The Hollywood actor, 65, played lawyer Andrew Beckett in the 1993 film, a man who is fired from his job after his bosses discover his sexuality.

Speaking to The New York Times Magazine, he said: “Let’s address, ‘Could a straight man do what I did in Philadelphia now?’ No, and rightly so.

“The whole point of Philadelphia was: don’t be afraid.

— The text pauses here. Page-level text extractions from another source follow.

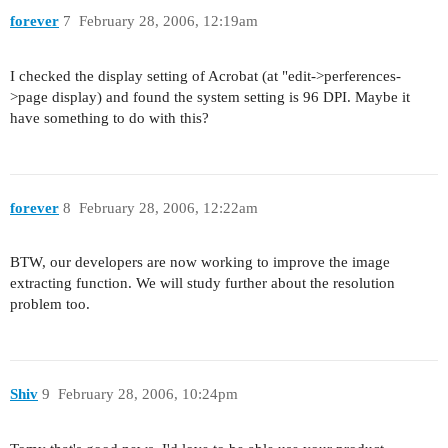
forever
7
February 28, 2006, 12:19am
I checked the display setting of Acrobat (at "edit->perferences-
>page display) and found the system setting is 96 DPI. Maybe it
have something to do with this?
forever
8
February 28, 2006, 12:22am
BTW, our developers are now working to improve the image
extracting function. We will study further about the resolution
problem too.
Shiv
9
February 28, 2006, 10:24pm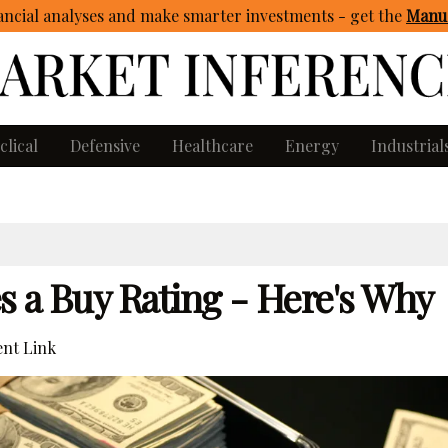
ncial analyses and make smarter investments - get
the
Manua
clical
Defensive
Healthcare
Energy
Industrial
s a Buy Rating - Here's Why
nt Link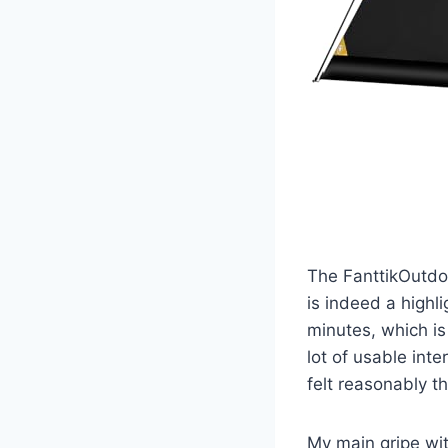
The FanttikOutdoo
is indeed a highl
minutes, which is
lot of usable int
felt reasonably t
My main gripe with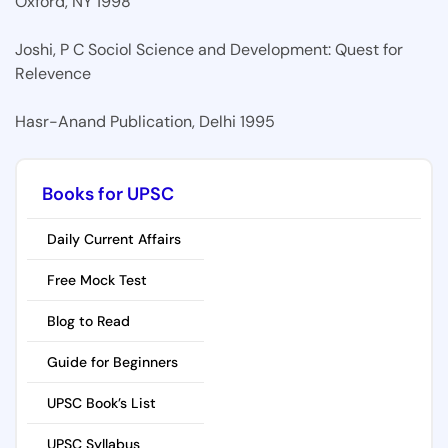
Oxford, NY 1998
Joshi, P C Sociol Science and Development: Quest for
Relevence
Hasr-Anand Publication, Delhi 1995
Books for UPSC
Daily Current Affairs
Free Mock Test
Blog to Read
Guide for Beginners
UPSC Book’s List
UPSC Syllabus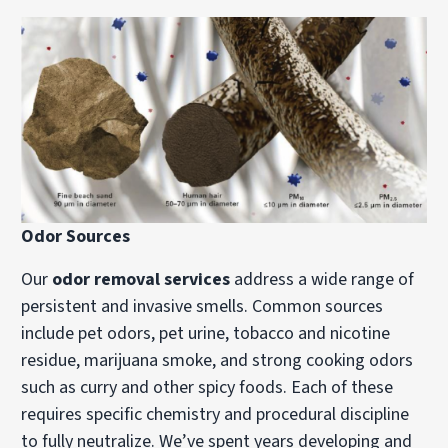
Odor Sources
Our
odor removal services
address a wide range of
persistent and invasive smells. Common sources
include pet odors, pet urine, tobacco and nicotine
residue, marijuana smoke, and strong cooking odors
such as curry and other spicy foods. Each of these
requires specific chemistry and procedural discipline
to fully neutralize. We’ve spent years developing and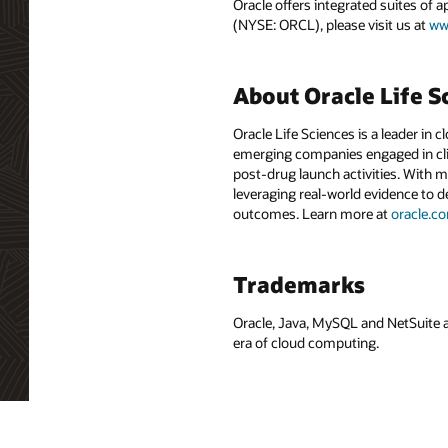
Oracle offers integrated suites of 
(NYSE: ORCL), please visit us at
ww
About Oracle Life S
Oracle Life Sciences is a leader in 
emerging companies engaged in clin
post-drug launch activities. With m
leveraging real-world evidence to 
outcomes. Learn more at
oracle.c
Trademarks
Oracle, Java, MySQL and NetSuite a
era of cloud computing.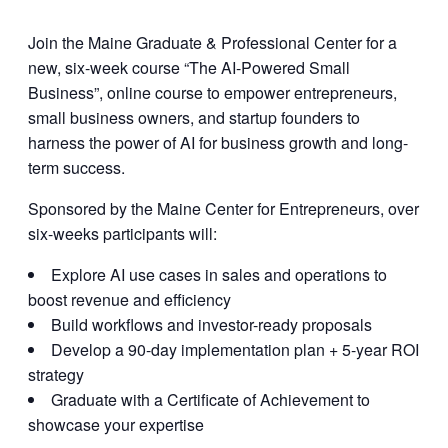
Join the Maine Graduate & Professional Center for a
new, six-week course “The AI-Powered Small
Business”, online course to empower entrepreneurs,
small business owners, and startup founders to
harness the power of AI for business growth and long-
term success.
Sponsored by the Maine Center for Entrepreneurs, over
six-weeks participants will:
Explore AI use cases in sales and operations to
boost revenue and efficiency
Build workflows and investor-ready proposals
Develop a 90-day implementation plan + 5-year ROI
strategy
Graduate with a Certificate of Achievement to
showcase your expertise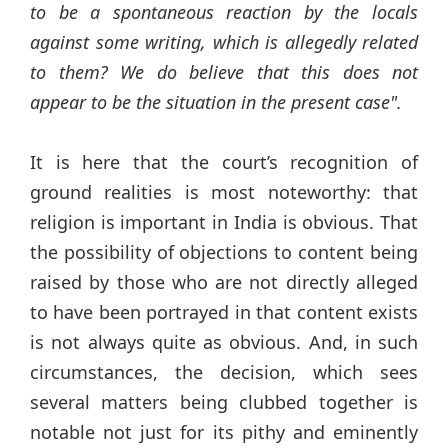
to be a spontaneous reaction by the locals
against some writing, which is allegedly related
to them? We do believe that this does not
appear to be the situation in the present case".
It is here that the court’s recognition of
ground realities is most noteworthy: that
religion is important in India is obvious. That
the possibility of objections to content being
raised by those who are not directly alleged
to have been portrayed in that content exists
is not always quite as obvious. And, in such
circumstances, the decision, which sees
several matters being clubbed together is
notable not just for its pithy and eminently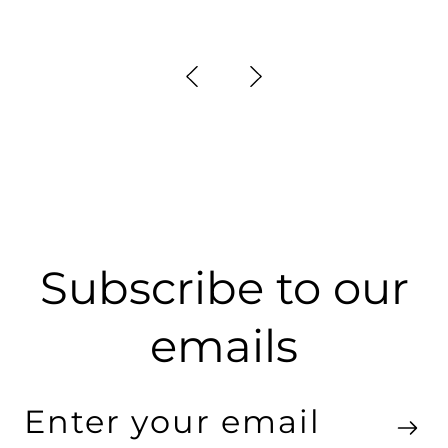
Subscribe to our
emails
Enter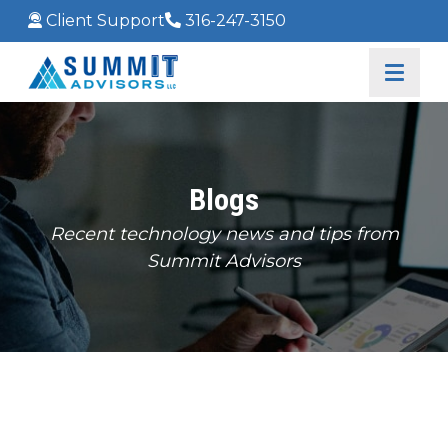
Client Support
316-247-3150
Blogs
Recent technology news and tips from
Summit Advisors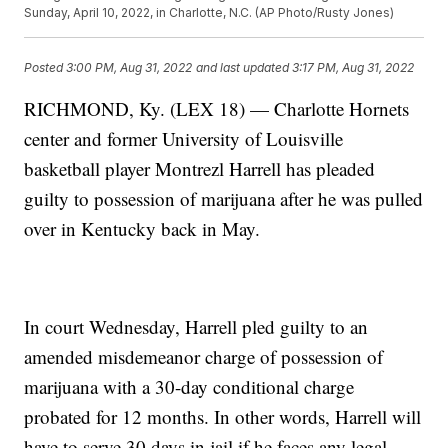
Sunday, April 10, 2022, in Charlotte, N.C. (AP Photo/Rusty Jones)
Posted
3:00 PM, Aug 31, 2022
and last updated
3:17 PM, Aug 31, 2022
RICHMOND, Ky. (LEX 18) — Charlotte Hornets
center and former University of Louisville
basketball player Montrezl Harrell has pleaded
guilty to possession of marijuana after he was pulled
over in Kentucky back in May.
In court Wednesday, Harrell pled guilty to an
amended misdemeanor charge of possession of
marijuana with a 30-day conditional charge
probated for 12 months. In other words, Harrell will
have to serve 30 days in jail if he faces any legal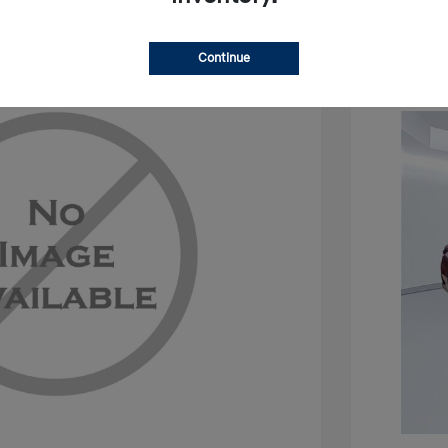
Continue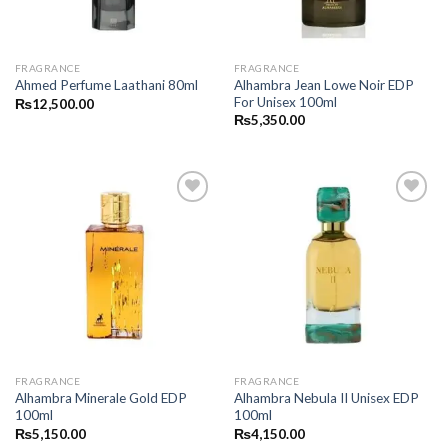
FRAGRANCE
FRAGRANCE
Alhambra Jean Lowe Noir EDP
Ahmed Perfume Laathani 80ml
For Unisex 100ml
₨
12,500.00
₨
5,350.00
FRAGRANCE
FRAGRANCE
Alhambra Minerale Gold EDP
Alhambra Nebula II Unisex EDP
100ml
100ml
₨
5,150.00
₨
4,150.00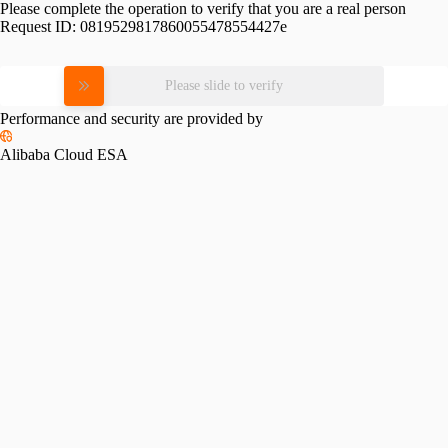
Please complete the operation to verify that you are a real person
Request ID:
0819529817860055478554427e
Please slide to verify
Performance and security are provided by
Alibaba Cloud ESA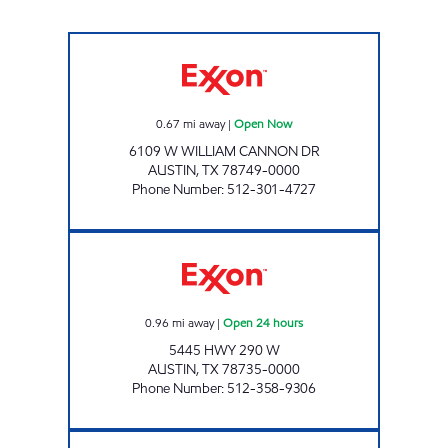
ESCARPMENT EXXON Open Now
0.67
mi away
|
Open Now
6109 W WILLIAM CANNON DR
AUSTIN
,
TX
78749-0000
Phone Number
:
512-301-4727
7-ELEVEN 36597 Open 24 hours
0.96
mi away
|
Open 24 hours
5445 HWY 290 W
AUSTIN
,
TX
78735-0000
Phone Number
:
512-358-9306
HWY 71 LTD Open Now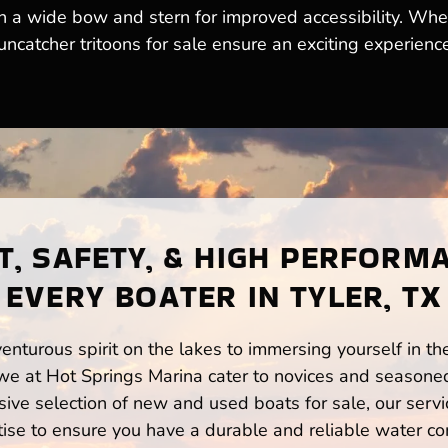
th a wide bow and stern for improved accessibility. Whe
ncatcher tritoons for sale ensure an exciting experience
, SAFETY, & HIGH PERFORM
EVERY BOATER IN TYLER, TX
enturous spirit on the lakes to immersing yourself in t
 we at Hot Springs Marina cater to novices and seasoned
ve selection of new and used boats for sale, our servi
ise to ensure you have a durable and reliable water co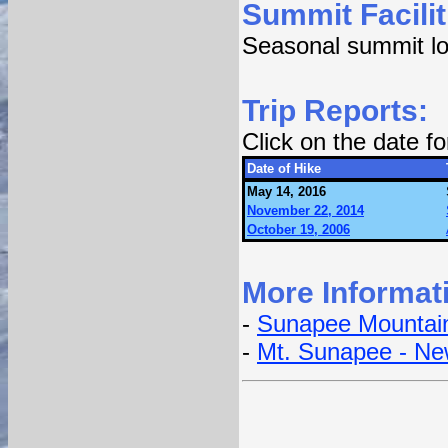
Summit Facilit
Seasonal summit lod
Trip Reports:
Click on the date f
Date of Hike
May 14, 2016
November 22, 2014
October 19, 2006
More Informat
-
Sunapee Mountain
-
Mt. Sunapee - Ne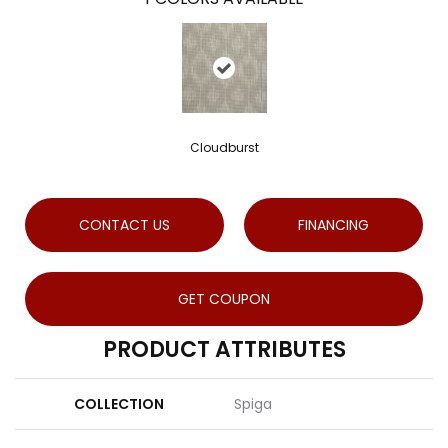
Cloudburst
CONTACT US
FINANCING
GET COUPON
PRODUCT ATTRIBUTES
COLLECTION
Spiga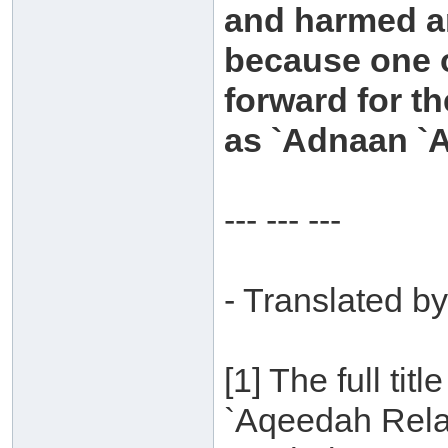
and harmed an
because one 
forward for t
as `Adnaan `Ar
--- --- ---
- Translated by
[1] The full titl
`Aqeedah Relat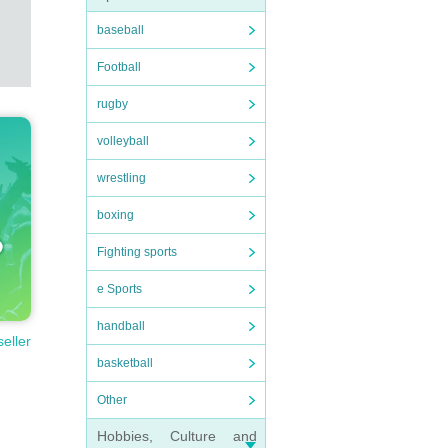
baseball
Football
rugby
volleyball
wrestling
boxing
Fighting sports
e Sports
handball
seller
basketball
Other
Hobbies, Culture and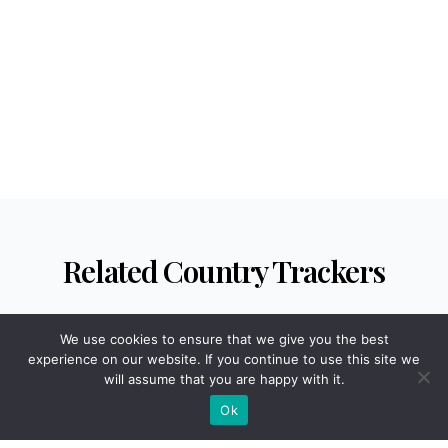
Venezuela
Vietnam
Yemen
Zambia
Zimbabwe
Related Country Trackers
We use cookies to ensure that we give you the best
experience on our website. If you continue to use this site we
will assume that you are happy with it.
HEALTH
Ok
Abortion Rate by Country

One of the reasons people weren’t afraid of that movie is that I was playing a gay man.

“We’re beyond that now, and I don’t think people would accept the inauthenticity of a straight guy playing a gay guy.”

London Literature Festival
(Ben Stevens/PA)

Hanks was speaking during an interview to promote the new Elvis Presley biopic, in which he plays the late rock and roll star’s manager, Colonel Tom Parker.

High-profile examples of straight performers playing LGBT characters include Rami Malek’s Oscar-winning portrayal of Freddie Mercury in Bohemian Rhapsody and Taron Egerton’s turn as Sir Elton John in Rocketman.

Last year, acclaimed British screenwriter Russell T Davies said straight actors should not play gay characters on screen.

Amid the debate over who should be allowed to play what roles, Davies compared a straight actor playing a gay character to black face.